Marginais, filmado há três anos, mas que anda há anos nas cabines de pós produção a remendar buracos e a colocar pensos rápidos no argumento, o problema não são só os sub-diálogos ou os sub-actores. Passa-se no submundo, é certo, da margem sul, mas o guião escusava de ser tratado pelos argumentistas como quem elabora uma lista de compras. E toca de meter dentro do carrinho todos os clichés e lugares comuns do que os autores pensam ser um filme de acção muito excitante, muito para a frente. E então lá temos os racings cars, os clubes obscuros onde se fazem lutas clandestinas de homens e de pit-bulls, sexo, os marginais que assaltam com meias na cabeça lojas de DVDs, o dono da loja que é o cómico de serviço, o irmão bom e o irmão mau, a namorada de ambos que parece mazona, mas é afinal uma desgraçadinha, vítima de violência doméstica, e como se não bastasse, também de pedofilia, porque tem uma filha do próprio pai. E depois ainda há raptos, tráfico de armas, extorsões, droga, carjakings de uma pobre menina que é metida dentro de um porta-bagagens e que é muito boazinha, gosta muito de cantar e só lhe falta ser ceguinha…

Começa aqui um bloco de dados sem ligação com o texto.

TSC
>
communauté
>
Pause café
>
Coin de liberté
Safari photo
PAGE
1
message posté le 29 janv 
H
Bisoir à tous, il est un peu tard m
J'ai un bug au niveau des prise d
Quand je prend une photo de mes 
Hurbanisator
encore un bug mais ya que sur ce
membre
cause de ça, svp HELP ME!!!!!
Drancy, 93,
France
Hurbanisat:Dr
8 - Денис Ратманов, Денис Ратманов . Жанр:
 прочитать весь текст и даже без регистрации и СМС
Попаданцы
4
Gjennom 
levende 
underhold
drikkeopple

O que é que falta? A ligação destas compras todas que o argumento depositou sem nexo no carro de compras. E para arrumar tudo na prateleira, o realizador na fase da montagem, enxertou uns rappers (com músicas de Sam The Kid ou Valete) que se dirigem a nós, espectadores, com o rio em fundo. E isto, segundo os autores, é ação – que agora com o acordo ortográfico, e coxo de um c, perdeu metade do movimento. Mas são as cenas explícitas de tédio de que falava a música de Arnaldo Antunes.

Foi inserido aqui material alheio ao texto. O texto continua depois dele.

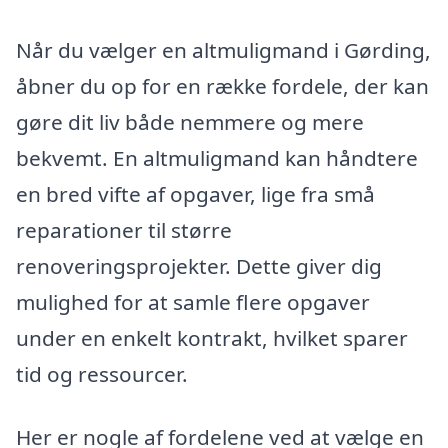
Når du vælger en altmuligmand i Gørding,
åbner du op for en række fordele, der kan
gøre dit liv både nemmere og mere
bekvemt. En altmuligmand kan håndtere
en bred vifte af opgaver, lige fra små
reparationer til større
renoveringsprojekter. Dette giver dig
mulighed for at samle flere opgaver
under en enkelt kontrakt, hvilket sparer
tid og ressourcer.
Her er nogle af fordelene ved at vælge en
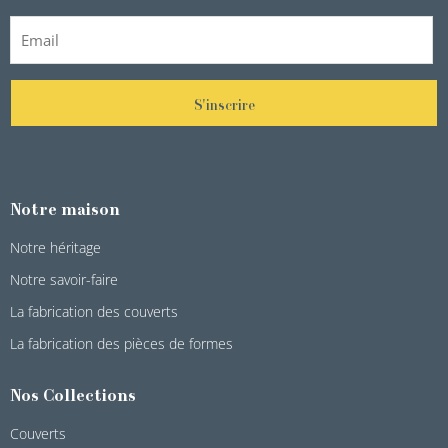
S'inscrire
Notre maison
Notre héritage
Notre savoir-faire
La fabrication des couverts
La fabrication des pièces de formes
Nos Collections
Couverts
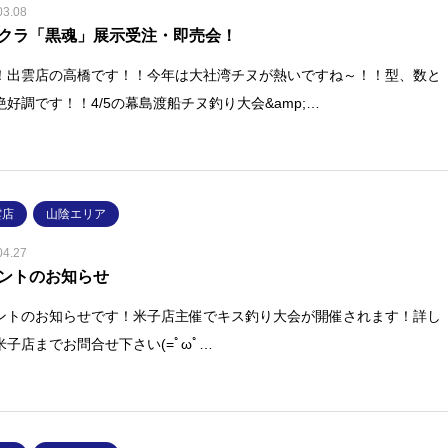
03.08
クラ「黒魂」展示受注・即売会！
！出雲店の高橋です！！今年は大社湾チヌが熱いですね～！！型、数と
絶好調です！！4/5の幕島渡船チヌ釣り大会&amp;…
雲店
山陰エリア
04.27
ントのお知らせ
ントのお知らせです！米子店主催でキス釣り大会が開催されます！詳し
米子店までお問合せ下さい(=ﾟωﾟ…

Mais interessante deste sub-mundo não é o subtexto, porque não há nenhum. Mas a história do Correio da Manhã, que logo deu conta que um dos actores, Sandro ‘Bala’ ( e também segurança de discoteca e instrutor de artes marciais), e quanto a nós o mais promissor actor do filme, anda a monte, procurado pela polícia por ser “alegado” (tem de se escrever sempre alegado) cabecilha de um bando, acusado de homicídio tentado e associação criminosa. Parece que não compareceu na ante-estreia. Senão aí poderia acontecer um verdadeiro filme de acção (por agora ainda com dois “c”), no “intervalo da emoção”.